Nei commenti si raggiunge l’apoteosi di incitamento e partecipazione, che non può che incrementare sul sesto minuto, quando lei finisce finalmente la bottiglia. Per compensare, quindi, lei inscena anche una buffa danza. Un muro di parole rosa che ricoprono lo schermo: amo la Coca-Cola, am(a) la Coca-Cola. Kanpai. Ancora una volta, il mondo del mukbang è salvo!
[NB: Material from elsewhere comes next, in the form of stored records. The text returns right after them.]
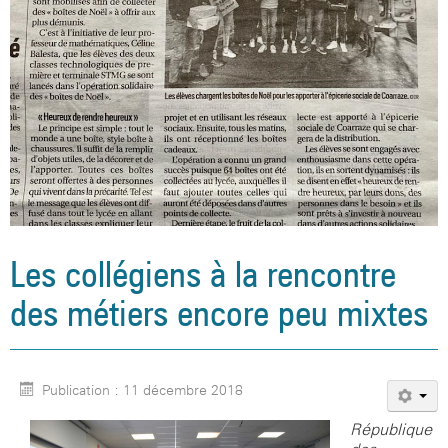
Les collégiens à la rencontre
des métiers encore peu mixtes
Publication : 11 décembre 2018
République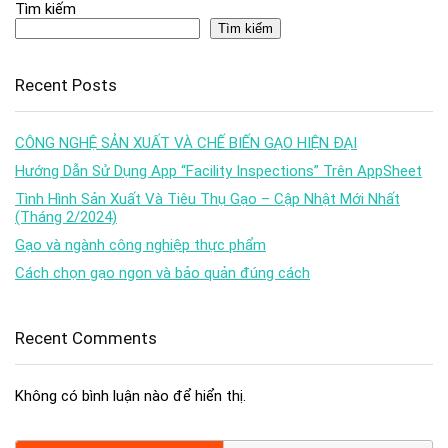
Tìm kiếm
Tìm kiếm
Recent Posts
CÔNG NGHỆ SẢN XUẤT VÀ CHẾ BIẾN GẠO HIỆN ĐẠI
Hướng Dẫn Sử Dụng App “Facility Inspections” Trên AppSheet
Tình Hình Sản Xuất Và Tiêu Thụ Gạo – Cập Nhật Mới Nhất
(Tháng 2/2024)
Gạo và ngành công nghiệp thực phẩm
Cách chọn gạo ngon và bảo quản đúng cách
Recent Comments
Không có bình luận nào để hiển thị.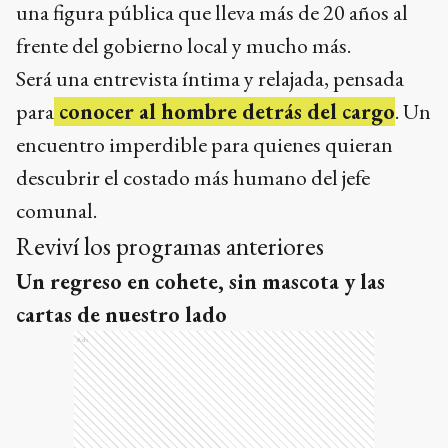
una figura pública que lleva más de 20 años al
frente del gobierno local y mucho más.
Será una entrevista íntima y relajada, pensada
para
conocer al hombre detrás del cargo
. Un
encuentro imperdible para quienes quieran
descubrir el costado más humano del jefe
comunal.
Reviví los programas anteriores
Un regreso en cohete, sin mascota y las
cartas de nuestro lado
Ads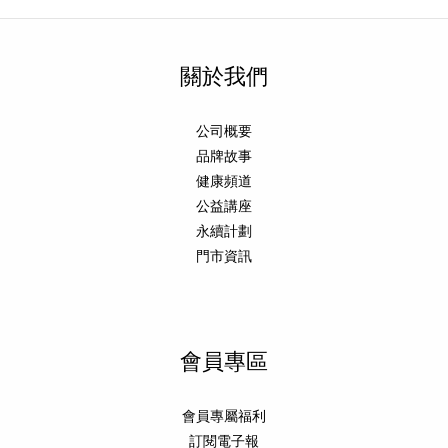
關於我們
公司概要
品牌故事
健康頻道
公益講座
永續計劃
門市資訊
會員專區
會員專屬福利
訂閱電子報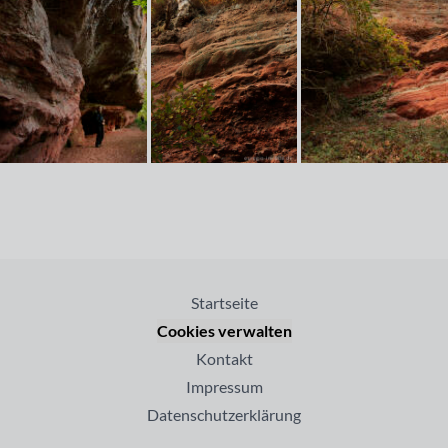
Startseite
Cookies verwalten
Kontakt
Impressum
Datenschutzerklärung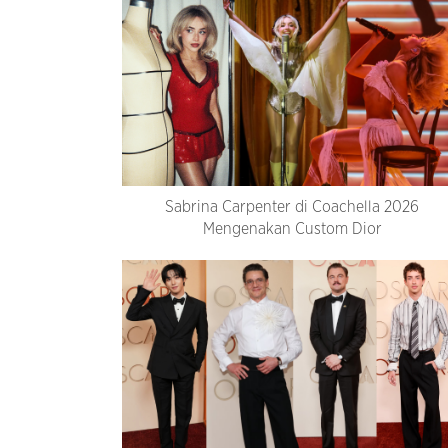
Sabrina Carpenter di Coachella 2026
Mengenakan Custom Dior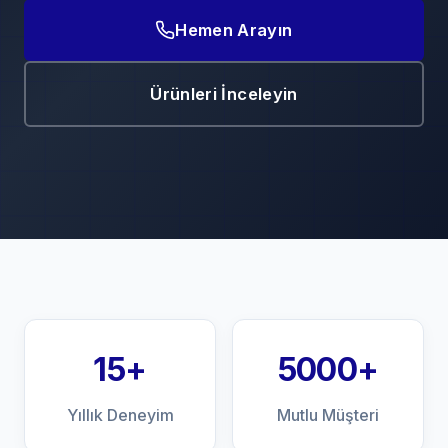
Hemen Arayın
Ürünleri İnceleyin
15+
5000+
Yıllık Deneyim
Mutlu Müşteri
Su questa intera classe di esibizioni pubbliche sono stati scritti molti articoli, talvolta con l’apporto di sociologi di comprovata competenza. Il consenso collettivo d’Occidente, a fronte di una presa di coscienza contestuale, è che lì esista una passione per cibo, come dovunque del resto, ma connotata dal bisogno di mangiare in compagnia. Non esiste in effetti una migliore dimostrazione dell’affetto familiare, che un convivio amorevolmente preparato e consumato con i propri familiari o amici, pratica sempre più distante, e inaccessibile, a causa del moderno mondo del lavoro. Come si potrebbe mai intavolare (ehm…) un discorso di questo tipo, in un paese in cui ci si aspetta che il salaryman (lo stipendiato) timbri il cartellino almeno un paio d’ore dopo il termine dell’orario effettivo, lasciando la sua scrivania soltanto dopo il capo dell’ufficio! E questo senza considerare quel bisogno, sempre più presente in ogni tipo di contesto culturale, di trasferirsi per cercare l’elusiva via di accesso a una carriera. L’attimo dell’incontro serale, quindi, con queste o altre figure che pasteggiano gioiosamente di pietanze pantagrueliche, diventa l’accompagnamento ideale per la cena a base di ramen o mukbang in busta. Concentrandosi, o distraendosi a sufficienza, sembrerà quasi di essere ospiti di quella tavola. Senza assumere nemmeno l’ombra di una caloria.